Empowering your Databricks Lakehouse with Microsoft Fabric

Microsoft Fabric is the new Microsoft branded analytics platform that integrates data warehousing, data integration and orchestration, data engineering, data science, real-time analytics, and business intelligence into a single product. This new one-stop shop for analytics brings a set of innovative features and capabilities by providing a transformative tool for data professionals and business users. With Microsoft Fabric, you can leverage the power of data and AI to transform your organization and create new opportunities.

For more Microsoft Fabric topics 👉 Microsoft Fabric | element61

Why should you be eager to explore this insightful content

Unleash the boundless potential of Microsoft Fabric, which can seamlessly integrate with your Databricks data lakehouse. In this insight you will discover the benefits of using Microsoft Fabric on top of your enterprise data, specifically when exploring the Direct Lake feature and its relevance to your modern data platform. And finally, you will uncover the easiness of integrating both worlds.

The information is intended for individuals or for companies who have invested in a Databricks-enabled data lakehouse and seek to utilize Microsoft Fabric as a reporting tool. In the image below you see a diagram of your modern data platform using Databricks as a transformation engine where only the semantic layer will be served by Microsoft Fabric instead of Power BI.

Azure Reference Architecture-MDP with Databricks Wokspaces and fabric

By harnessing the power of Direct Lake, you can enhance compatibility between Microsoft Fabric and your Databricks lakehouse (explained in the next chapter).

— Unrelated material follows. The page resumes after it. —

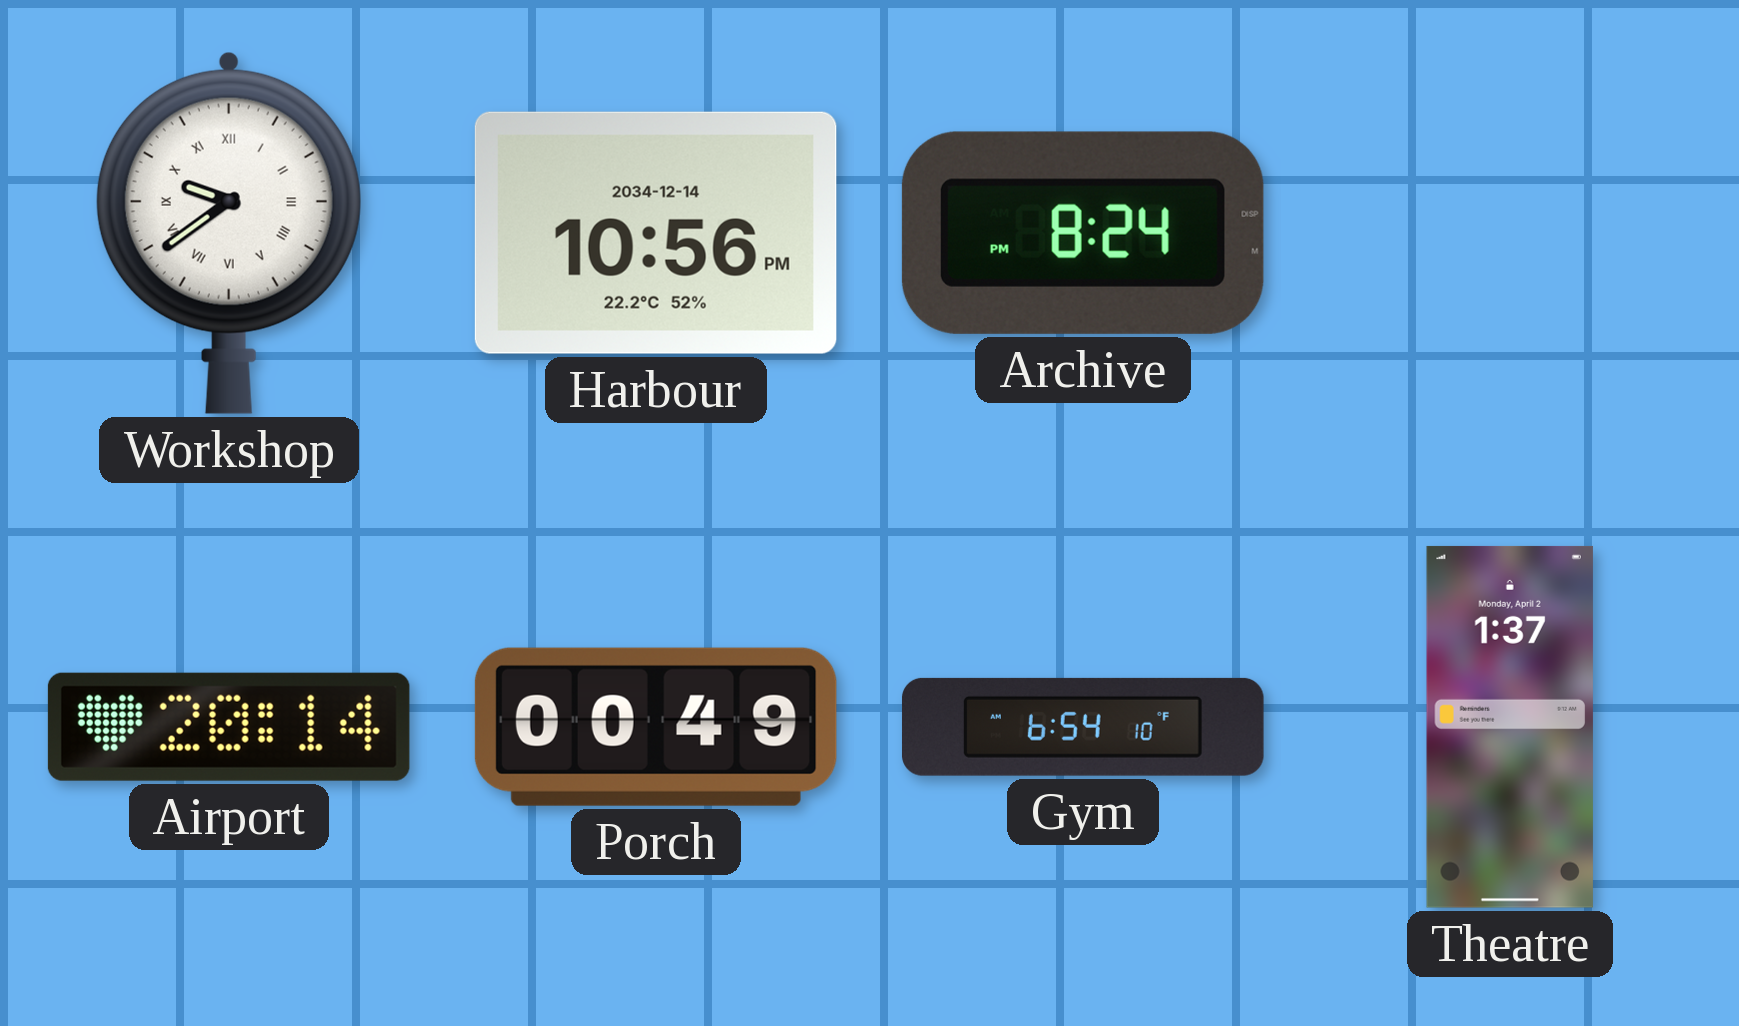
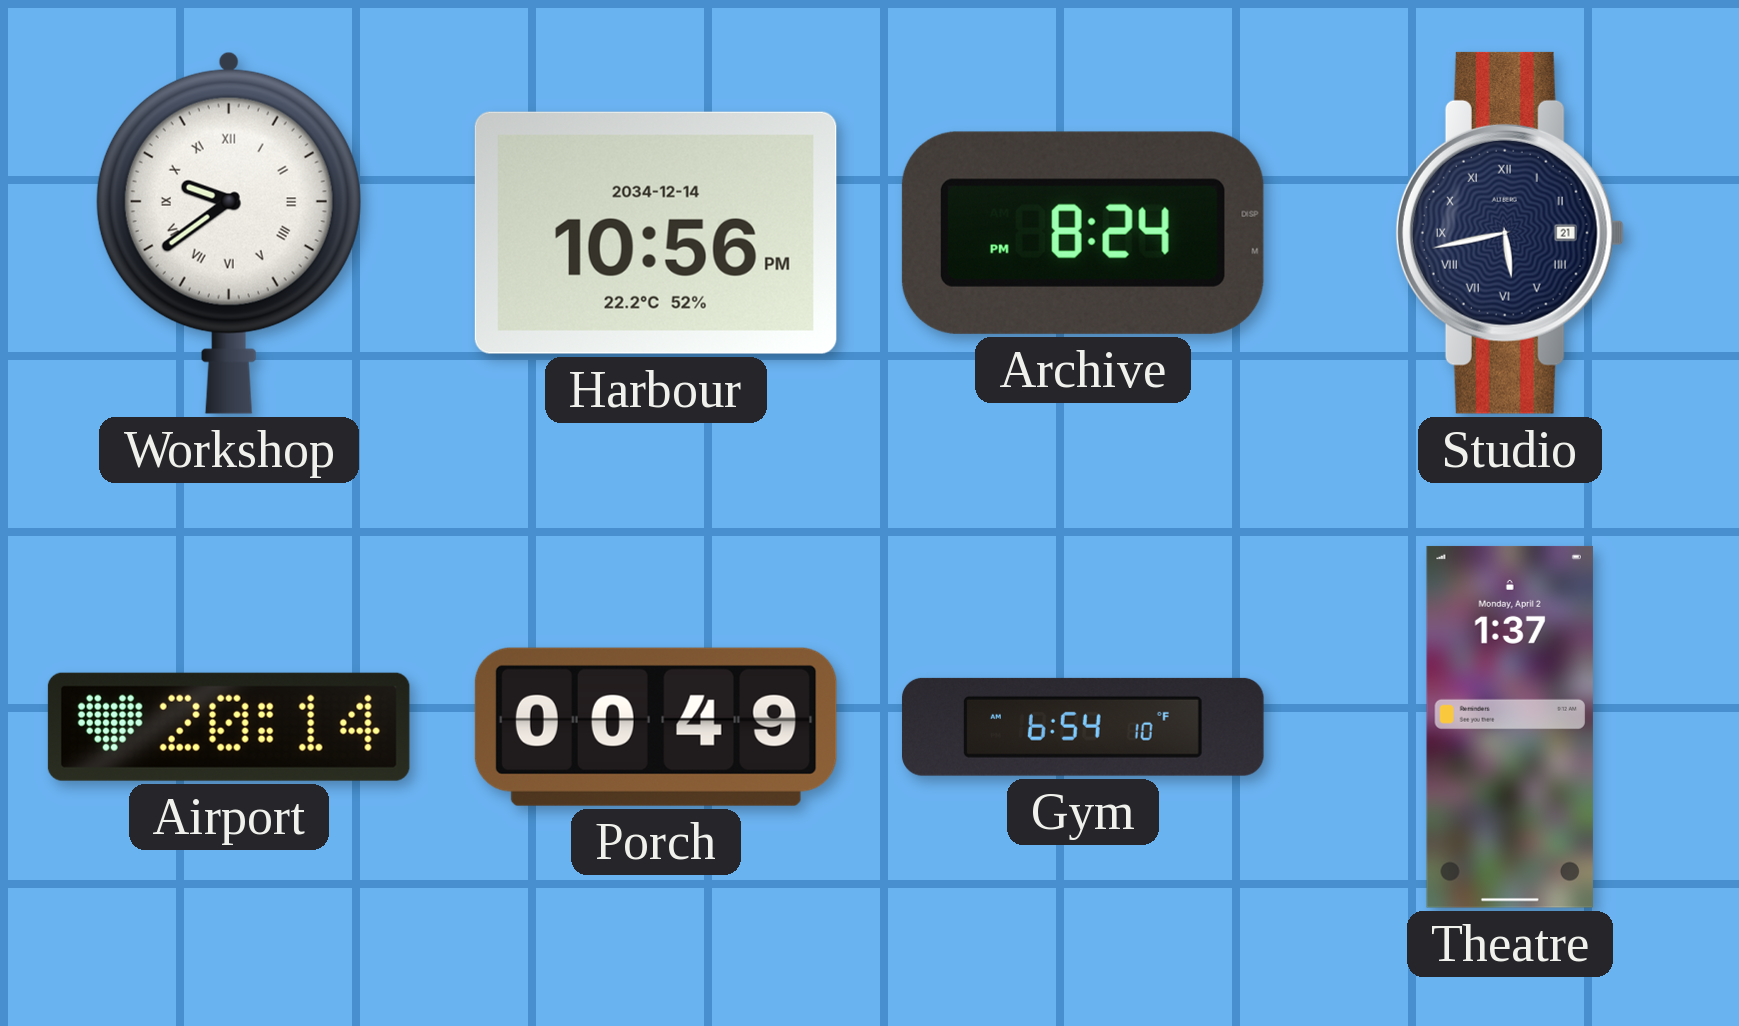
Studio: none -> 5:43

What is Power BI Direct Lake mode and V-ORDER

I can refer to a quote on the Microsoft documentation describing the new nifty feature of the Power BI Direct Lake novelty.

Direct Lake mode introduces an innovative dataset capability for analysing large data volumes in Power BI. It enables loading parquet-formatted files directly from a data lake without the need for querying a Lakehouse endpoint or importing data into a Power BI dataset. With Direct Lake, data is loaded efficiently into the Power BI engine for swift analysis.

In other words, Power BI Direct Lake mode is kind of a direct query connection to your data lake, with the advantage that Power BI can swiftly load data without the overhead of translating a Power BI action into queries that are executed against the data lakehouse. This performance is influenced by how your data is structured in the data lake. The Delta file format plays a crucial role in enhancing performance, but to achieve blazing-fast visuals in Power BI, the V-ORDER algorithm comes into play.

Direct Lake Mode-Import vs Direct Lake

V-ORDER compresses and reorders data in your delta files in your data lakehouse, optimizing it for a seamless visualization experience in Power BI and other Microsoft Fabric workloads (like SQL endpoints). It provides an in-memory-like experience. The V-Order optimization will become standard for every newly created table in the Microsoft Fabric data lakehouse.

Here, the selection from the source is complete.